> [Exercise materials]
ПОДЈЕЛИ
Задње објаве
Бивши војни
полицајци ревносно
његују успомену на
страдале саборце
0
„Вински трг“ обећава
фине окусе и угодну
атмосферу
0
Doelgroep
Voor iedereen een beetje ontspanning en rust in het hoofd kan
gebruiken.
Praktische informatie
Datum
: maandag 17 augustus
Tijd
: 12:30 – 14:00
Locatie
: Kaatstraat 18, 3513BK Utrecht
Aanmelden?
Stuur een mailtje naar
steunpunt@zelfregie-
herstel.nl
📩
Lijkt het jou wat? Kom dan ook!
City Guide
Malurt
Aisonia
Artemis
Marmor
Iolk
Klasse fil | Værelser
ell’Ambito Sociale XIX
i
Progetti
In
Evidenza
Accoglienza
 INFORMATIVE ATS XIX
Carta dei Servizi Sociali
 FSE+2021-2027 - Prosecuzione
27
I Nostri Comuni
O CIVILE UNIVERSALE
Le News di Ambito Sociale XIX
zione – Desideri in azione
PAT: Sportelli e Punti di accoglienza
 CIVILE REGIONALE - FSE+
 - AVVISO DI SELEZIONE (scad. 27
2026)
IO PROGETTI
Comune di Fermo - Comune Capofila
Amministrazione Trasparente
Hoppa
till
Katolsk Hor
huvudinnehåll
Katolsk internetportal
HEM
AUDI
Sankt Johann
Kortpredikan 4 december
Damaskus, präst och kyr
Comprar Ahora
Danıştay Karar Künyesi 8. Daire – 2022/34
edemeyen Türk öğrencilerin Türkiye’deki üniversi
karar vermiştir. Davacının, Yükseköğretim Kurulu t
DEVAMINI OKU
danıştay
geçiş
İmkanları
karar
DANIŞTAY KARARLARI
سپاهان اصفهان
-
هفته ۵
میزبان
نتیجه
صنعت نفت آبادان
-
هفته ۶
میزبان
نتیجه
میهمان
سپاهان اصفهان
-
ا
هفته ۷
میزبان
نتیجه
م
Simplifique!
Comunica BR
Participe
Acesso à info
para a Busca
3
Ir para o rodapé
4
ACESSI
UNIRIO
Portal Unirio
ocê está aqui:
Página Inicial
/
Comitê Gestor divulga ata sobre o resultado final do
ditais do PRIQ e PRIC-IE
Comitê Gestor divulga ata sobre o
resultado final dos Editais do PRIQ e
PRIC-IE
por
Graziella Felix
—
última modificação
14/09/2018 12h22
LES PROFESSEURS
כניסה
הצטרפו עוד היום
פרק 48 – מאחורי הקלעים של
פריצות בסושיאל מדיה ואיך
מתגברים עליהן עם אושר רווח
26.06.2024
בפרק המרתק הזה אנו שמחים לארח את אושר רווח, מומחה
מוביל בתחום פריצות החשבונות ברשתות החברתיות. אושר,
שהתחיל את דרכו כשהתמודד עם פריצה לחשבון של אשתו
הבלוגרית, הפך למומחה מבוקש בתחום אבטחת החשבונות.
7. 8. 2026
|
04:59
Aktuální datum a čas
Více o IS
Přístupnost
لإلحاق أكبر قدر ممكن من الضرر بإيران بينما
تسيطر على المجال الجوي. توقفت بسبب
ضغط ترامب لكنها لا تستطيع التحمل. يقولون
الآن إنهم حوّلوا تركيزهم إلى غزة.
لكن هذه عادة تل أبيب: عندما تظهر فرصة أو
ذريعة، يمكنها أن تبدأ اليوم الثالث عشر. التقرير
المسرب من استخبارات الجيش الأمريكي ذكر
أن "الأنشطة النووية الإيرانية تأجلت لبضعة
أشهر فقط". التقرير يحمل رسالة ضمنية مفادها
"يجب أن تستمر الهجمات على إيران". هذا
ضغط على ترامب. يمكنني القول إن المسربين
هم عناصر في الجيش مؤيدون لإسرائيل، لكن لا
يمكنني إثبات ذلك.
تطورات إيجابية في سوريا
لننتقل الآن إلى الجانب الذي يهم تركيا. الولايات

> [Try it]
Every line containing the string "Sociale" should be pulled from the listing and copied.

> [Your response]
ell’Ambito Sociale XIX
Le News di Ambito Sociale XIX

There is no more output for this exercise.